For his part, Mr. Sarkozy's task is to charm those in the centre who were put off by his relentlessly populist quest for the far right vote in the first round. As a strategy, slogans such as “those who don't love France, don't have to stay” turned out to be highly effective, despite the reservations of some advisers. The geography of Mr. Sarkozy's first-round vote mirrors Mr. Le Pen's in 2002, with high scores in the south and east. Mr. Sarkozy got fully 43.6% in the Mediterranean department of Alpes-Maritimes, for instance, which in 2002 put Mr. Le Pen top, with 26%.

For the second round, however, this leaves Mr. Sarkozy with a daunting job of persuading voters that he is not just a tough guy but also a nice one. Hence his promises this week “to protect” people, and to “unite the French around a new dream”. He even injected a splash of red into his campaign set, doubtless meant as a symbol of openness.

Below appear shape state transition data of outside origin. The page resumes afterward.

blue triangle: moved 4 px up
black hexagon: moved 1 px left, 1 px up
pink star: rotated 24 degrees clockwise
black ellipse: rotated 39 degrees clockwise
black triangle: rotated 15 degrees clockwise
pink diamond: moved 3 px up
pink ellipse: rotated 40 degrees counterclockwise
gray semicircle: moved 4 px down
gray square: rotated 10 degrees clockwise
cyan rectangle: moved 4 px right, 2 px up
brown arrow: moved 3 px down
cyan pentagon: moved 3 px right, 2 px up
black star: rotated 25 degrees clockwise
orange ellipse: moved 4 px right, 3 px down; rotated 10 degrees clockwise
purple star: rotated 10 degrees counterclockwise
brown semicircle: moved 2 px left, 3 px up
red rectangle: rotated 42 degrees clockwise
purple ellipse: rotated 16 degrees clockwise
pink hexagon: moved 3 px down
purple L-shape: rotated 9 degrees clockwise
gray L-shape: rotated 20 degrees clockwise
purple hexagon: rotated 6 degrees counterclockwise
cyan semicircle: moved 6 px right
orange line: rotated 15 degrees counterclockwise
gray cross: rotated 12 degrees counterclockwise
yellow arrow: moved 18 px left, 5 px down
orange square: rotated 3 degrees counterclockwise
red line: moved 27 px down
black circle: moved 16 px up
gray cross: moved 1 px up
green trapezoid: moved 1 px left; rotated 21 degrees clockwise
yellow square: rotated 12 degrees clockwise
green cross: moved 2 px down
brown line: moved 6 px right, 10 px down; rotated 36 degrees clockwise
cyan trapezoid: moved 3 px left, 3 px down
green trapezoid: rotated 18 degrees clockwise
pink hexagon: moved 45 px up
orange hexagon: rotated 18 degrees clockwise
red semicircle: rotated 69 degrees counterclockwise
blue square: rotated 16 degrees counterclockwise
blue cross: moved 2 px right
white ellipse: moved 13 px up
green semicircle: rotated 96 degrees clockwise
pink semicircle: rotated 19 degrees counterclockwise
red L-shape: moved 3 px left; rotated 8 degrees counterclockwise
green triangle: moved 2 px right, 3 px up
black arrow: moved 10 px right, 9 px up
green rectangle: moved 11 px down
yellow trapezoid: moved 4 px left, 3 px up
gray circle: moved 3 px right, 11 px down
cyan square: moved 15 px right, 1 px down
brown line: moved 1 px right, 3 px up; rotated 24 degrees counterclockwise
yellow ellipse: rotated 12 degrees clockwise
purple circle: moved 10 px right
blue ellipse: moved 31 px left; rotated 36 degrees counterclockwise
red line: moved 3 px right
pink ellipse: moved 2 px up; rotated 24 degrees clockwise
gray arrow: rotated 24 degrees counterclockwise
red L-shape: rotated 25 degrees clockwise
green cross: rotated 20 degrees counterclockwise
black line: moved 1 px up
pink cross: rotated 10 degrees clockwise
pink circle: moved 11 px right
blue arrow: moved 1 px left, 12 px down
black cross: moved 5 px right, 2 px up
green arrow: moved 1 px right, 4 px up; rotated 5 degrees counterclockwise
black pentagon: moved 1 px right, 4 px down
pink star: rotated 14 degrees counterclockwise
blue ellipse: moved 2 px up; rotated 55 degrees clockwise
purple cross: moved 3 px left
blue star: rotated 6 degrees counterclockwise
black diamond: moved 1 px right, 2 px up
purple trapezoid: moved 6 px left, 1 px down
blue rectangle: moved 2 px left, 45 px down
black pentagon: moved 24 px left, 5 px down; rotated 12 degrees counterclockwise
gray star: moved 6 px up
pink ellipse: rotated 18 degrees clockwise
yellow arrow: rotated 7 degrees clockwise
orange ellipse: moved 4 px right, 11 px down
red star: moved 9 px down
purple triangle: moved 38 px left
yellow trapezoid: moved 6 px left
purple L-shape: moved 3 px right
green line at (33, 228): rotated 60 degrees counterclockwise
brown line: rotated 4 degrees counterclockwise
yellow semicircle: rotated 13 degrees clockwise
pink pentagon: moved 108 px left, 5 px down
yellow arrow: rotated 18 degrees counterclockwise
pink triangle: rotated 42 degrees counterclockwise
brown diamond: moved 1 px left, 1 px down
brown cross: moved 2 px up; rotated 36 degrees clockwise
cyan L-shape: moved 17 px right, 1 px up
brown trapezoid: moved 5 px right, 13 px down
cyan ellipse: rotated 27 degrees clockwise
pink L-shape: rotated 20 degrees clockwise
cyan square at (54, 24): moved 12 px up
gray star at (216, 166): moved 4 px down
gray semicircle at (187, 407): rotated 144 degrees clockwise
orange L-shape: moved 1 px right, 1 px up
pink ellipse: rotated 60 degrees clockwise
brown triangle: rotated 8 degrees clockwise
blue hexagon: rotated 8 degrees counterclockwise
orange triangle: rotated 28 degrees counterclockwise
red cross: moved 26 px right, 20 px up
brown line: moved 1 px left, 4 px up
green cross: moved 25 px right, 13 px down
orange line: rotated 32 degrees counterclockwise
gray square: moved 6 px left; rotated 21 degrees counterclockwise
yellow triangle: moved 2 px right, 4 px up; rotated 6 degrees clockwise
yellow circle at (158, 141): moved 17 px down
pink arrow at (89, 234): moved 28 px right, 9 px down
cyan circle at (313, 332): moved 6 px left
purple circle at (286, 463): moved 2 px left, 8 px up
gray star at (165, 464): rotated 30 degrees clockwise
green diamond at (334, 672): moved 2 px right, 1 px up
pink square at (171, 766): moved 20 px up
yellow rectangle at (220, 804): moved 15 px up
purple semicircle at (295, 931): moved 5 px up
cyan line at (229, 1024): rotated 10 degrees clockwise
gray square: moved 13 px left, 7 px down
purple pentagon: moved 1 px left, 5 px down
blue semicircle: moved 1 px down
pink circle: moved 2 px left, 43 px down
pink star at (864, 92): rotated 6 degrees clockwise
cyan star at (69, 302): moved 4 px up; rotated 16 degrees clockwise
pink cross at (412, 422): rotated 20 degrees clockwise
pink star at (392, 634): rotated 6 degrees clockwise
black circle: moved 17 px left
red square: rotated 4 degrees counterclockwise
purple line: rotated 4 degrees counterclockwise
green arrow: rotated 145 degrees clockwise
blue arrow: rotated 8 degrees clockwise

It will be a fierce fight. Although most polls put Mr. Sarkozy ahead, the margin is tight. Ms Royal will be keen to exploit lingering fears about Mr. Sarkozy's divisiveness, however subliminally. Whenever she uses the word “brutal” to talk of Mr. Sarkozy's reform plans, she is hinting as much at his personality as at his half-embrace of free-market reforms. Ms Royal is doubtless right that there is a powerful tout sauf Sarkozy feeling among a sizeable part of the electorate, especially in the troubled banlieues. Under the Fifth Republic, the second round has often been used by voters to eliminate the candidate whom they most dislike. But such a strategy is unlikely to be enough on its own to keep Mr. Sarkozy from victory.